-------- Material for this task

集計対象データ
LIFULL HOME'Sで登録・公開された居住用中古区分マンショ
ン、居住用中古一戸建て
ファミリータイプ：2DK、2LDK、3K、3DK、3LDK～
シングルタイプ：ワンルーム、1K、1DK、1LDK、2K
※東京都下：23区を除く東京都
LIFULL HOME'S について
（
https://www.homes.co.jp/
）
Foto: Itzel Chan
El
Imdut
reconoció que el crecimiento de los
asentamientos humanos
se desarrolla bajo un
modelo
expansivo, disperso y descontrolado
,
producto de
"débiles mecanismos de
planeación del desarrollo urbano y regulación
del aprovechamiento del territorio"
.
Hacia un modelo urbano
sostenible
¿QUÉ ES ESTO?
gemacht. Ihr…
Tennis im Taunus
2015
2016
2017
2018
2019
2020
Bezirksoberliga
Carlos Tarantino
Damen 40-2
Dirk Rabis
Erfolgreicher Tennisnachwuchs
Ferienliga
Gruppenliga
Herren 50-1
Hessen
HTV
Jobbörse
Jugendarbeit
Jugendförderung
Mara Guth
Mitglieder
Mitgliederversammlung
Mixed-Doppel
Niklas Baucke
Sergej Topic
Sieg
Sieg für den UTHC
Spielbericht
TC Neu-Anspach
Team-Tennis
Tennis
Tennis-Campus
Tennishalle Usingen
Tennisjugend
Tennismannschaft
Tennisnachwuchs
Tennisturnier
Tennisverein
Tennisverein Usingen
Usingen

----------------

From where "Tennis-Campus" appears to the last line of the listing above, please write out every line exactly; leave out the rest.

Tennis-Campus
Tennishalle Usingen
Tennisjugend
Tennismannschaft
Tennisnachwuchs
Tennisturnier
Tennisverein
Tennisverein Usingen
Usingen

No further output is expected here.